Please Forward this link to White Evangelicals you know
The good people of Associated Baptist Press released a disturbing story today …
600 Southern white evangelicals were recently polled on their views of torture. White Southern Evangelicals are more likely than the general populace to believe torture is sometimes or often justified. The article explains …
A new survey suggests the very Americans who claim to follow the Bible most assiduously don’t consult it when forming their views about torture and government policy.
On a more encouraging note …
On a more encouraging note …
…their views seemed to change when asked to consider torture policy in light of the Golden Rule. When respondents were asked if the United States should “never use methods against our enemies that we would not want used on American soldiers,” more than half agreed.
The article quoted Tyler Wigg Stevenson …
“This is a spiritual crisis, I suggest, that should alarm all Christian leaders regardless of what we think about torture,” said Tyler Wigg Stevenson, a Baptist minister and human-rights activist from Nashville, Tenn., at a press conference announcing the survey’s results. “This bad news for the church is a plus for any special interest who wants to take advantage of us.”

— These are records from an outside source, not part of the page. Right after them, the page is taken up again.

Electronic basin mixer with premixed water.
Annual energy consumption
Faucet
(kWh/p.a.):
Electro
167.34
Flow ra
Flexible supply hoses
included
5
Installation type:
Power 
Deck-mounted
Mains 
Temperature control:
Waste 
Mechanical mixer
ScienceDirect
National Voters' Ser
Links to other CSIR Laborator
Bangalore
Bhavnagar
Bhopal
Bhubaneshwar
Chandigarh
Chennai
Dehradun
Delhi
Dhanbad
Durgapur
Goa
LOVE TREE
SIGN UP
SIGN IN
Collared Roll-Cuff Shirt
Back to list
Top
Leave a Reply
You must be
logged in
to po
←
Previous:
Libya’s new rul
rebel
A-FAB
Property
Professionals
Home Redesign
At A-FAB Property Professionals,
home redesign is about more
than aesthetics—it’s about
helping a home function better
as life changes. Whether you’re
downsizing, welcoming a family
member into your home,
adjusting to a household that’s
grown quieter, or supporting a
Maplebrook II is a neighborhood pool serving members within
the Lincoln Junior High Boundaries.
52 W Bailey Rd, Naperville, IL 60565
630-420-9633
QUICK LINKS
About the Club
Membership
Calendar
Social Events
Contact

However, he added, “The good news this poll reminds us of is that, as with any issue when Christians remember that our calling is to follow Jesus, he changes everything.”
David Gushee commented …
“My message to [Illinois] Sen. Barack Obama … is that you have an opportunity to make torture a moral and, in fact a religious issue—a values issue,” said Gushee, who teaches Christian ethics. “This is in your interest, because you are trying to communicate to religious Americans—and especially to evangelicals.”

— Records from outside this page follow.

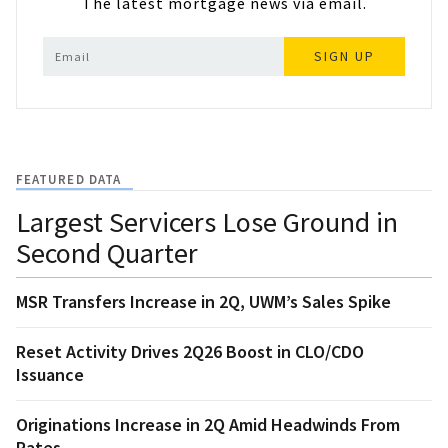
The latest mortgage news via email.
SIGN UP
FEATURED DATA
Largest Servicers Lose Ground in
Second Quarter
MSR Transfers Increase in 2Q, UWM’s Sales Spike
Reset Activity Drives 2Q26 Boost in CLO/CDO
Issuance
Originations Increase in 2Q Amid Headwinds From
Rates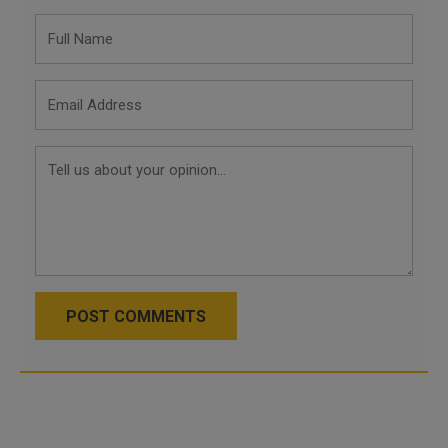
POST COMMENTS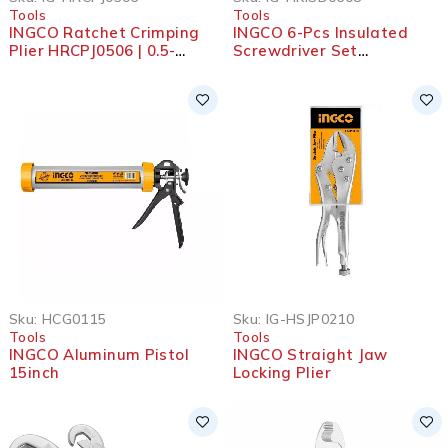
Tools
Tools
INGCO Ratchet Crimping
INGCO 6-Pcs Insulated
Plier HRCPJ0506 | 0.5-
Screwdriver Set
6mm² | 9”
HKISD0608
Sku:
HCG0115
Sku:
IG-HSJP0210
Tools
Tools
INGCO Aluminum Pistol
INGCO Straight Jaw
15inch
Locking Plier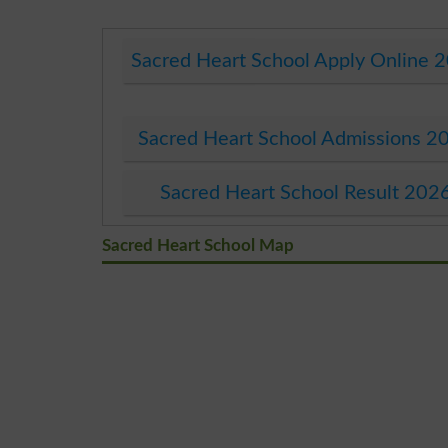
Sacred Heart School Apply Online 
Sacred Heart School Admissions 2
Sacred Heart School Result 202
Sacred Heart School Map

But he warned Obama not to soft-pedal the torture issue in his campaign speeches for fear of alienating middle-of-the-road voters. “I say: Say more about the issue of torture and not less,” Gushee said. “Don’t run away from the issue.”

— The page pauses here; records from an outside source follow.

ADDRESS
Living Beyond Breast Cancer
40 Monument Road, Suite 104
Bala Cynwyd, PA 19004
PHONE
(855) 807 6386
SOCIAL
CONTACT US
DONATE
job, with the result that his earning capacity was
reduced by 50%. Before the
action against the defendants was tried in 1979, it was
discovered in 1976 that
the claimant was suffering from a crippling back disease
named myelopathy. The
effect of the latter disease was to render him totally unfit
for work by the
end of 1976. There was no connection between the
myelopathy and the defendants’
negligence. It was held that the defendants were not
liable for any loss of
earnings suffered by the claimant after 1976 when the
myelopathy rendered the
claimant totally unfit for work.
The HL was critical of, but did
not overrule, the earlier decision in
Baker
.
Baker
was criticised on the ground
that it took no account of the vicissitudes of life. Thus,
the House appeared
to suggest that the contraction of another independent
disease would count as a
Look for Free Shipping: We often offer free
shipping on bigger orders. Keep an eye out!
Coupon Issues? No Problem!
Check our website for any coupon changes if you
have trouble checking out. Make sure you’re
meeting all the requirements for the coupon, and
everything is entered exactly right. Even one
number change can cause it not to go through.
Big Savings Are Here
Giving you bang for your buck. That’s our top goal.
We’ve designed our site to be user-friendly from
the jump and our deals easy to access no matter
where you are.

Gushee noted that two-thirds of poll participants who support McCain support torture. He advised McCain …
For McCain, the veteran Arizona senator who endured years of torture while he was a prisoner of war in North Vietnam, Gushee had different advice. “I say to Sen. McCain: Make the tie between your personal narrative and your policy stance on human rights perfectly clear,” he said.
Gushee noted that two-thirds of those in the poll who said they were supporting McCain also support torture. According to the ABP article,
Gushee said he was disappointed with McCain’s actions on specific legislation earlier this year that seemed to indicate he was backtracking on his previous anti-torture stance. Gushee said one vote in particular was “grievously disappointing to all who follow … this battle for our national soul.”
Gushee’s advice to McCain:
“Tell your own voters why they are wrong on this issue, and why you are committed to the positions that you have articulated since 2002-2003 on the issue of torture.”
I hope that white Southern Evangelicals will have some thoughtful dialogue on what this poll tells us.